Frédéric Martel, journaliste de Radio-France, est un bon connaisseur des médias et des politiques culturelles contemporaines. Il nous livre ici un pamphlet contre la politique culturelle de Nicolas Sarkozy. Ou plutôt un pamphlet contre les postures culturelles du président de la République.
Car, s'il y a bien un domaine où Nicolas Sarkozy n'a aucune politique, c'est bien celui de la culture. Au fil de ces presque 5 ans de mandat, il aura détricoté ce qui restait de politique culturelle et, cela va de pair, et réussi à instrumentaliser la culture.
Pour Sarkozy, la culture est d'abord une affaire d'image au service de ses intérêts. le premier sarkozisme culturel, comme l'appelle Frédéric Martel, est marqué du sceau - du sot ? - de la culture populaire dans ce qu'elle a de plus plouc et industriel : seront mis sur le devant de la scène les Johnny Halliday, Christian Clavier mais aussi les films cultes comme Rambo. D'où cette interrogation de Martel : Sarkozy n'a-t-il pas cherché à paraître plus inculte qu'il n'est afin de bien souligner la rupture avec le quinquennat précédent ? Possible, mais probable aussi que là soit bien la vérité de ce président bourré de tics...
Le second sarkozysme culturel est un retour vers les intellectuels, c'est donc un peu plus classique. Mais là encore, Sarkozy de moque bien de tous ces penseurs : il s'agit avant tout qu'ils arrêtent de dire du mal de sa personne et de sa politique. Sarkozy emprunte alors le concept de civilisation à Edgar Morin, reçoit toutes les semaines un aéropages d'intellectuels, se convertit à l'art contemporain. Savoureuse relation d'un de ces déjeuners où l'on voit le président exhiber sa montre de luxe à tous les commensaux...
Au total, la culture de Sarkozy est une culture "middlebrow" comme le dit Frédéric Martel : une espèce de culture populaire non assumée, mais qui se concentre sur des formes accessibles d'art. Une pointe d'élitisme mâtine le tout...
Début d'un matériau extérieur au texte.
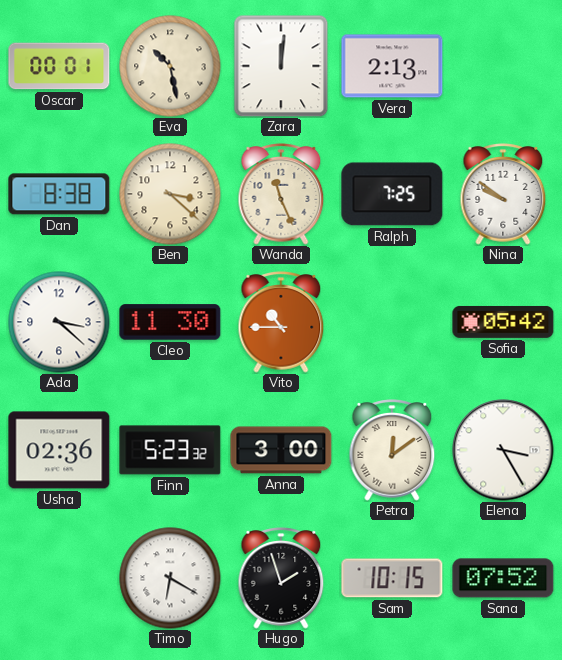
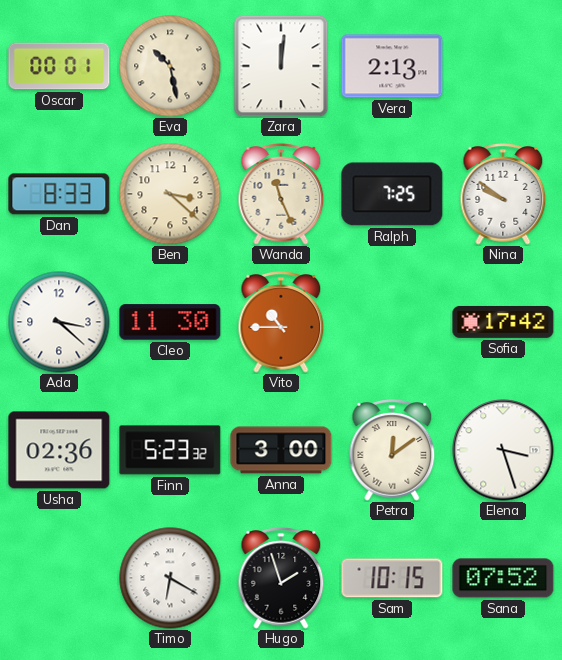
Dan: 8:38 -> 8:33
Sofia: 05:42 -> 17:42
Elena: 3:25 -> 3:27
Ce qui rend ce pamphlet intéressant, outre sa construction sur le mode des "J'aime/je n'aime pas" de Facebook, c'est l'affirmation que la culture est instrumentalisée afin d'assurer la ré-élection de Nicolas Sarkozy. Car si Sarkozy est particulièrement inculte - les humanités ne font pas partie de son univers - il n'en reste pas moins qu'il adopte une position gramsciste : la bataille politique est d'abord une bataille des idées et une guerre culturelle. Afin de triompher, il convient de tout mettre en oeuvre pour la gagner.
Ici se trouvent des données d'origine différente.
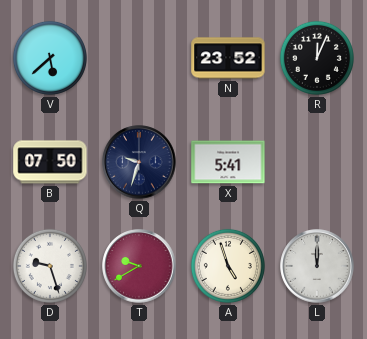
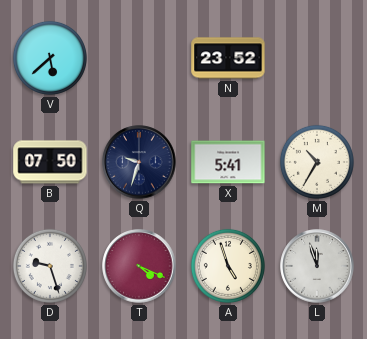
R: 12:04 -> none
M: none -> 10:35
T: 9:40 -> 4:19
L: 12:00 -> 11:57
C'est pourquoi Nicolas Sarkozy a soin de cultiver ses amitiés dans la sphère des médias - télévision, internet, journaux papier etc... et des instituts de sondage. Tout est donc prêt pour la production d'un déluge d'images et de contenus politiques censés emporter tous ses adversaires. C'est la thèse de Frédéric Martel. Vive la politique à l'heure de l'advertainment !
Face à cela, il y a bien longtemps qu'il n'y a plus de ministre de la culture : Albanel réduite à rien avec la création d'un ministère bis dirigé par Martin Karmitz, puis "Mitterand le petit" dont l'ego démesuré sert de fumée envoûtante.
Hilarant est le chapitre consacré à "Sarkozy et l'école" où l'on voit un député taquin demander, en 2010, de manière tout ce qu'il y a de plus officielle, comment le gouvernement compte remédier aux difficultés grammaticales du président...Je vous laisse lire la réponse 9 mois après de Luc Chatel, c'est impayable.
Voici donc un livre qui tombe bien à propos à moins de trois mois de l'élection présidentielle, et dont la thèse centrale se révèle tous les jours plus pertinente. Cela n'augure rien de bon.